The Magus of Hay(86)
‘When was this?’ Betty said.
‘Wednesday? Yeah, Wednesday night. It was her, no question. Recognized her picture this morning on News 24. Seen her round town a few times, though not in uniform. Wasn’t in uniform when she was asking about the pool guy.’
‘Where was this, Jeeter?’
‘Gwenda’s. Where everybody goes if they wanna find out anyfing. Reckon I should tell the cops, case nobody else has? Maybe somebody was like stalking her?’
‘Just don’t say you know me,’ Robin said. ‘The guy who parked in the wrong place for too long. And this was supposed to be our first real trading day. How’dya like that?’
‘I don’t,’ Betty said. ‘Because we’re not opening today. Not now.’
‘I’m afraid this isn’t going to take very long,’ Brent told the midday briefing at Hay Community Centre. ‘We’re really not much further. We know a lot more places where Tamsin Winterson might have been since yesterday evening but wasn’t. I think what that tells us is that whatever happened to her happened very soon after she received that call from Kelly James. DI Bliss?’
Bliss, sitting next to Brent at the table opposite the bar, didn’t consult his notes. Every time he’d looked down he’d seen double rows of scrawl, and holding up the pad would look ridiculous.
‘DS Dowell and me, we’ve spent most of the morning in Cusop, basically doing house-to-house with PCs Conway and Trickett. Mrs Claire Loudon, who runs a guest house near the entrance to the lane that curves up from the dingle to the church, thinks she saw a small green car, sometime between six-forty and six-fifty last night. Thought it was a Peugeot, but it might have been a Clio. She didn’t see it return.’
‘So it’s important,’ Brent said, ‘that we concentrate on the car. How it got to the Hay car park, where it was coming from, who was driving it. We’ve traced the driver of a blue Nissan Navara truck which had been parked all night about twenty metres away from where Tamsin’s car was found this morning and… well, there could be more to learn from him.’
He turned to Rich Ford who reported that neither the uniforms on the ground nor the helicopter had found anything in the hills, but all the farmers within a five-mile radius had been alerted. Bliss was thinking of the full statement he and Karen had taken down from Kelly James, who’d been too upset to go into work. And the personal asides: he now knew Tamsin had wanted to be a cop since she was a kid, watching The Bill on the box and trying to train one of the sheepdogs to find drugs – a lump of her grandad’s pipe tobacco standing in for cannabis resin. This was getting to him, now.
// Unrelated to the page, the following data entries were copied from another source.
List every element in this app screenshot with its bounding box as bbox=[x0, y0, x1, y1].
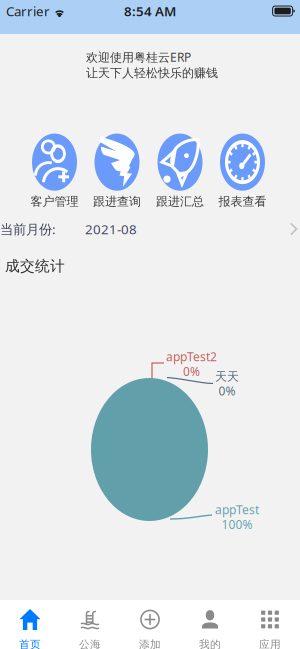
staticText: 让天下人轻松快乐的赚钱 bbox=[86, 66, 218, 80]
staticText: 当前月份: bbox=[0, 220, 56, 238]
staticText: appTest2 bbox=[166, 349, 217, 364]
button[interactable]: 客户管理 bbox=[23, 133, 86, 209]
staticText: 首页 bbox=[19, 638, 41, 649]
staticText: 公海 bbox=[79, 638, 101, 649]
staticText: 0% bbox=[183, 364, 200, 379]
staticText: 客户管理 bbox=[30, 194, 78, 209]
button[interactable]: 当前月份: bbox=[0, 214, 298, 244]
staticText: 跟进查询 bbox=[93, 194, 141, 209]
staticText: 0% bbox=[218, 383, 236, 399]
staticText: 我的 bbox=[199, 638, 221, 649]
button[interactable]: 应用 bbox=[240, 600, 300, 649]
staticText: 2021-08 bbox=[85, 220, 137, 238]
staticText: appTest bbox=[215, 502, 259, 518]
staticText: 应用 bbox=[259, 638, 281, 649]
staticText: 跟进汇总 bbox=[156, 194, 204, 209]
button[interactable]: 添加 bbox=[120, 600, 180, 649]
button[interactable]: 跟进汇总 bbox=[149, 133, 211, 209]
staticText: 添加 bbox=[139, 638, 161, 649]
staticText: 100% bbox=[222, 516, 252, 532]
button[interactable]: 公海 bbox=[60, 600, 120, 649]
button[interactable]: 首页 bbox=[0, 600, 60, 649]
button[interactable]: 报表查看 bbox=[211, 133, 274, 209]
staticText: 欢迎使用粤桂云ERP bbox=[86, 49, 191, 65]
staticText: 报表查看 bbox=[218, 194, 266, 209]
button[interactable]: 我的 bbox=[180, 600, 240, 649]
button[interactable]: 跟进查询 bbox=[86, 133, 148, 209]
staticText: 天天 bbox=[215, 369, 239, 384]
staticText: 成交统计 bbox=[5, 257, 65, 275]
staticText: 8:54 AM bbox=[124, 2, 176, 20]
staticText: Carrier bbox=[6, 2, 50, 20]
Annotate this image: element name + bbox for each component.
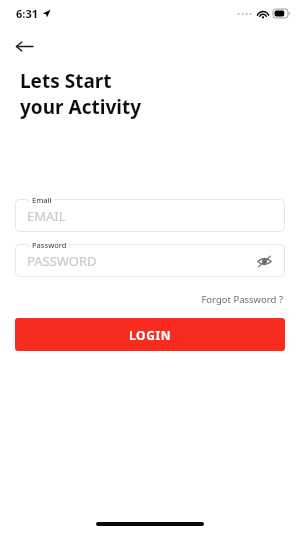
staticText: Email <box>32 195 52 205</box>
staticText: EMAIL <box>27 207 66 225</box>
button[interactable]: Password <box>15 244 285 277</box>
staticText: Forgot Password ? <box>201 293 283 306</box>
button[interactable]: Toggle password visibility <box>253 250 275 272</box>
staticText: Password <box>32 240 67 250</box>
button[interactable]: Back <box>8 30 40 62</box>
button[interactable]: Forgot Password ? <box>199 291 285 308</box>
staticText: Lets Start <box>20 68 112 94</box>
staticText: PASSWORD <box>27 252 97 270</box>
staticText: your Activity <box>20 94 142 120</box>
button[interactable]: Email <box>15 199 285 232</box>
staticText: LOGIN <box>129 327 172 343</box>
staticText: 6:31 <box>16 6 38 21</box>
button[interactable]: LOGIN <box>15 318 285 351</box>
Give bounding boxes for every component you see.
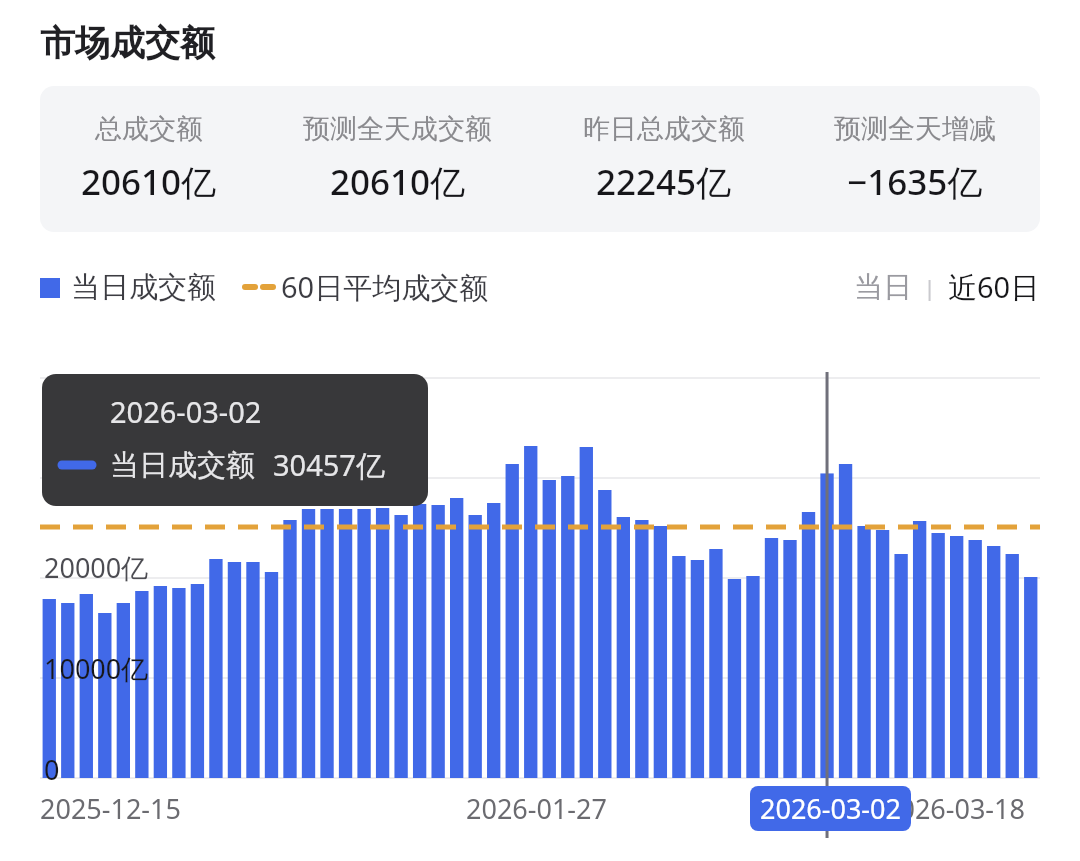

Though not conspicuously to Brent.
Facing Bliss, when the briefing was done, over folded arms, a smugness coming off him like aftershave. Brent had probably never met Tamsin Winterson.
‘Francis, we need to deal with this business of the drowned man, Peter Rector. You need to explain to me exactly why you found it necessary to involve Winterson in what seems like a very unpromising inquiry?’
This was a time-waster.
‘Iain… as I’ve stated several times, it was Tamsin who approached me. She lives in the area, she has friends in Cusop, she suspected there might be more to it.’
‘Why were you there in the first place?’
‘As I explained in my report, I had an hour to spare. A body in a small pool sounded worth a quick look in view of another recent suspicious death we both know about and…’ No way round this, now ‘… the docs – while confirming that I’m quite fit to work – say that exposure for long periods to artificial light might delay complete recovery from my… temporary head injury. So I took a break, which included my lunchbreak, drove out here.’
If Brent ever checked with the docs, he could be stuffed here, but the chance were he wouldn’t. Not in the short term, anyway.
‘Also, I think it’s important,’ Bliss said, ‘to encourage young coppers to come forward with their suspicions. Don’t you?’
‘She told you about the cannabis in Rector’s house.’
‘Yes, she did.’
‘And she also showed you Rector’s extensive collection of occult-related literature, indicating he might be part of some… cult?’
‘Nothing so exciting. It seems to be no more than a study group, which includes the barrister I spoke to last night. Who Tamsin thought might have been the last person to see Rector alive.’
‘Rector who was known in Cusop as David Hambling.’
‘Having changed his name in search of a quiet life. A bestselling book he wrote forty years ago had brought him… unwanted followers. He was ninety-three years old. After talking to Claudia Cornwell, I’ve concluded that this very small circle of followers had become more of a support group. Fetching his groceries, his laundry, that kind of thing.’